** Opening RECORD EXCERPTS block **

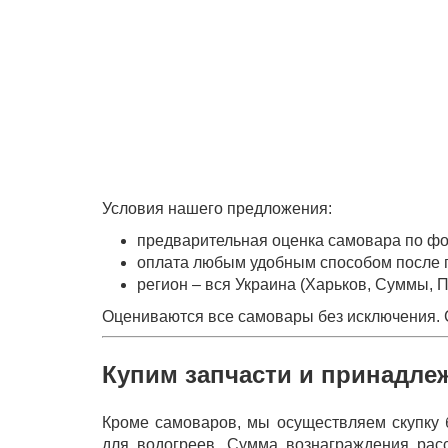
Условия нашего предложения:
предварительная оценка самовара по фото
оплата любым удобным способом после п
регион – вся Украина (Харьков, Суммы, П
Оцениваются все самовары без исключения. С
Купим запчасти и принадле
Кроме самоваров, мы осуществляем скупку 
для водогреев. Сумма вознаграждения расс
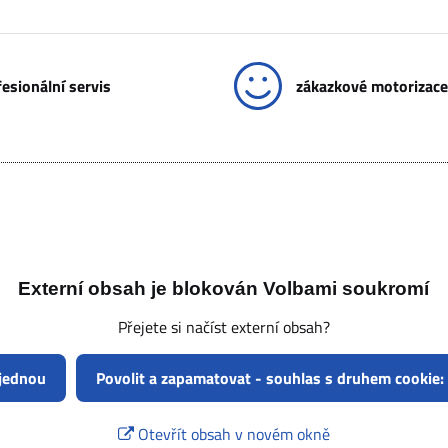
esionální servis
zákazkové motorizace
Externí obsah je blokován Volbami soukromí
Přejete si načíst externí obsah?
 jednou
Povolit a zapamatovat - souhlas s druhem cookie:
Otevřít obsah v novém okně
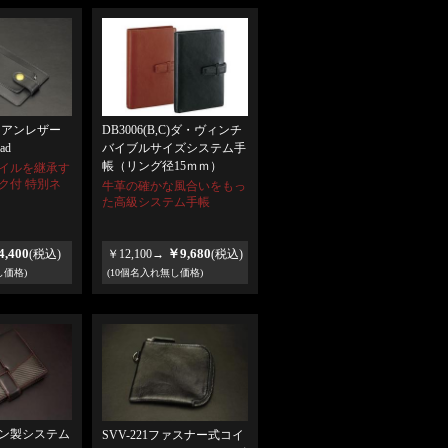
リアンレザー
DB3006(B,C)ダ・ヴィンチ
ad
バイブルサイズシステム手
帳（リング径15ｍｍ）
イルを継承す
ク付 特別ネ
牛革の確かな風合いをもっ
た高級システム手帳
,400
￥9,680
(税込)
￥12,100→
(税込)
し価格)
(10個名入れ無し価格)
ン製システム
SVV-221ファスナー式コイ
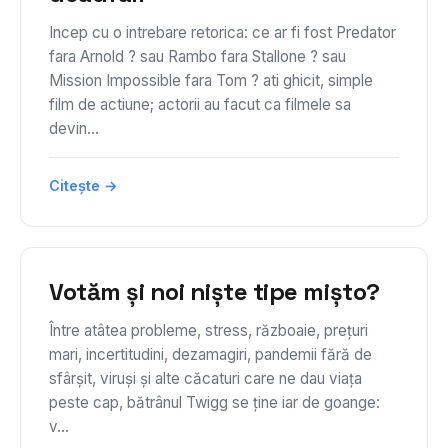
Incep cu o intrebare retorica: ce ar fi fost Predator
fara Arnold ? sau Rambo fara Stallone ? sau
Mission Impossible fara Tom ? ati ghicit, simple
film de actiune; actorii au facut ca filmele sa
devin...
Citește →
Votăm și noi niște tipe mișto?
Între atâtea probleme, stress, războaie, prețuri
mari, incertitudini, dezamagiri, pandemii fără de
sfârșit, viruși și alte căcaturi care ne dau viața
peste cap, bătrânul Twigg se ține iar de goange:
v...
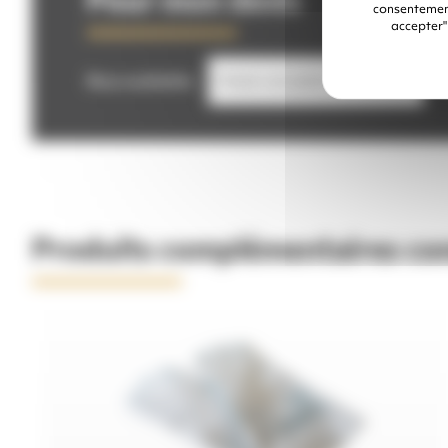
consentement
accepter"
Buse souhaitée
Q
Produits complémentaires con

** Closing RECORD EXCERPTS block **
** Opening RECORD EXCERPTS block **

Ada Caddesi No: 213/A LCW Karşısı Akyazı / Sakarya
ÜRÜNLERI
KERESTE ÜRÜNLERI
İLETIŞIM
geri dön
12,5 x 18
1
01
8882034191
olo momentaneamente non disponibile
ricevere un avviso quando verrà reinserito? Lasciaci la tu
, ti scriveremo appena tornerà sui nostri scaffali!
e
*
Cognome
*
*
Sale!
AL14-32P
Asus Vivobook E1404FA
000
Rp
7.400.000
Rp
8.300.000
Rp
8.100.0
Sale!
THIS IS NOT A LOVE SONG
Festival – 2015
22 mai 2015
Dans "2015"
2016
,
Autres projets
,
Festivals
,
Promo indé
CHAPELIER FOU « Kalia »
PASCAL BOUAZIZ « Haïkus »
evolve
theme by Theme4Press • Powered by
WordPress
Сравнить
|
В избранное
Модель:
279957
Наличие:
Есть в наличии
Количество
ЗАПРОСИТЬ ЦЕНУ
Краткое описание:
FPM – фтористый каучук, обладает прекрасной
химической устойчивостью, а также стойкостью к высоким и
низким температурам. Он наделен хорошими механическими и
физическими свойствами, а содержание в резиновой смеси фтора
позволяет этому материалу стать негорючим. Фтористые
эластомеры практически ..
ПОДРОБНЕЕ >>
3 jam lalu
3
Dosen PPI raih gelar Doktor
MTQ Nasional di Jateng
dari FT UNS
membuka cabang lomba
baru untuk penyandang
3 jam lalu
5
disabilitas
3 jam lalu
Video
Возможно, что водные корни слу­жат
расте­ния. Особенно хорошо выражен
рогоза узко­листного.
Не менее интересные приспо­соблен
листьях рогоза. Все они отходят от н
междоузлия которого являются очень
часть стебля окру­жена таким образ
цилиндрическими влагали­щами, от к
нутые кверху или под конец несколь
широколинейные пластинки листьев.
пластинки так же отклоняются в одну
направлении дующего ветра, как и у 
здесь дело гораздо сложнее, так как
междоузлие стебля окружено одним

** Closing RECORD EXCERPTS block **

Within the data above, repeat exactly the lines from the one bearing "mari, incertitudini, dezamagiri, pandemii" through the one bearing "Produits complémentaires con". Include no pictures and nothing else.

mari, incertitudini, dezamagiri, pandemii fără de
sfârșit, viruși și alte căcaturi care ne dau viața
peste cap, bătrânul Twigg se ține iar de goange:
v...
consentement
accepter"
Buse souhaitée
Q
Produits complémentaires con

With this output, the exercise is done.